The phrase “green bread” hardly conjures up an appealing image, at least for the more literally minded. But green bread is now apparently a thing in a non-literal sense, at least for fertiliser major Yara, whose CEO has called for more subsidies from the EU for the production of green ammonia. Because of course wheat production is also a source of emissions and this needs to change. Just when you thought you’ve heard it all.
“Europe needs to move faster in putting low carbon bread on the table, if it wants to meet its emission targets, according to one of the world’s largest crop nutrient producers,” the Financial Times informed us grimly earlier today, citing Yara’s Svein Tore Holsether.
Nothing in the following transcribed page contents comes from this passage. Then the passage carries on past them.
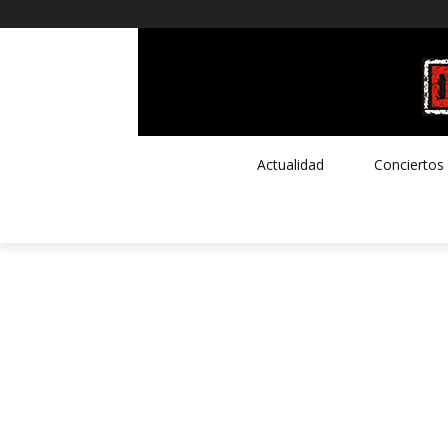
Actualidad
Conciertos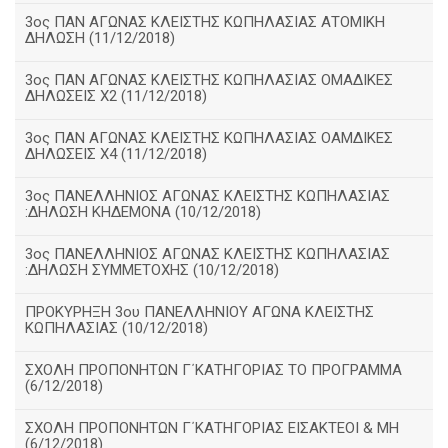
3ος ΠΑΝ ΑΓΩΝΑΣ ΚΛΕΙΣΤΗΣ ΚΩΠΗΛΑΣΙΑΣ ΑΤΟΜΙΚΗ
ΔΗΛΩΣΗ (11/12/2018)
3ος ΠΑΝ ΑΓΩΝΑΣ ΚΛΕΙΣΤΗΣ ΚΩΠΗΛΑΣΙΑΣ ΟΜΑΔΙΚΕΣ
ΔΗΛΩΣΕΙΣ Χ2 (11/12/2018)
3ος ΠΑΝ ΑΓΩΝΑΣ ΚΛΕΙΣΤΗΣ ΚΩΠΗΛΑΣΙΑΣ ΟΑΜΔΙΚΕΣ
ΔΗΛΩΣΕΙΣ Χ4 (11/12/2018)
3ος ΠΑΝΕΛΛΗΝΙΟΣ ΑΓΩΝΑΣ ΚΛΕΙΣΤΗΣ ΚΩΠΗΛΑΣΙΑΣ
:ΔΗΛΩΣΗ ΚΗΔΕΜΟΝΑ (10/12/2018)
3ος ΠΑΝΕΛΛΗΝΙΟΣ ΑΓΩΝΑΣ ΚΛΕΙΣΤΗΣ ΚΩΠΗΛΑΣΙΑΣ
:ΔΗΛΩΣΗ ΣΥΜΜΕΤΟΧΗΣ (10/12/2018)
ΠΡΟΚΥΡΗΞΗ 3ου ΠΑΝΕΛΛΗΝΙΟΥ ΑΓΩΝΑ ΚΛΕΙΣΤΗΣ
ΚΩΠΗΛΑΣΙΑΣ (10/12/2018)
ΣΧΟΛΗ ΠΡΟΠΟΝΗΤΩΝ Γ΄ΚΑΤΗΓΟΡΙΑΣ ΤΟ ΠΡΟΓΡΑΜΜΑ
(6/12/2018)
ΣΧΟΛΗ ΠΡΟΠΟΝΗΤΩΝ Γ΄ΚΑΤΗΓΟΡΙΑΣ ΕΙΣΑΚΤΕΟΙ & ΜΗ
(6/12/2018)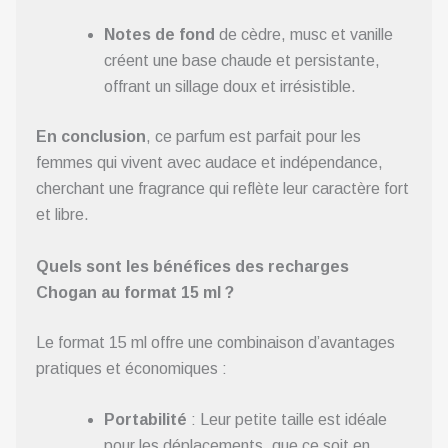
Notes de fond
de cèdre, musc et vanille
créent une base chaude et persistante,
offrant un sillage doux et irrésistible.
En conclusion
, ce parfum est parfait pour les
femmes qui vivent avec audace et indépendance,
cherchant une fragrance qui reflète leur caractère fort
et libre.
Quels sont les bénéfices des recharges
Chogan au format 15 ml ?
Le format 15 ml offre une combinaison d’avantages
pratiques et économiques :
Portabilité
: Leur petite taille est idéale
pour les déplacements, que ce soit en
According to Holsether, green hydrogen holds a lot of promise but it can’t take off without generous government support because — you’d never guess — it is currently too expensive to make commercial sense. This doesn’t look like it’s about to change, so the only way to make that promise happen is through heavy subsidising — a stunning revelation, no doubt.
Emissions from the use of hydrocarbon made fertilisers account for about half of all emissions related to the production of a loaf of bread and I’m sure we are all grateful for that piece of priceless information but not half as grateful as we should be upon learning that this could be fixed “easily”, per Holsether. Governments just need to “take this seriously”, meaning pour a few billions into it. Which the EU is already doing, by the way. Shockingly, it’s not enough.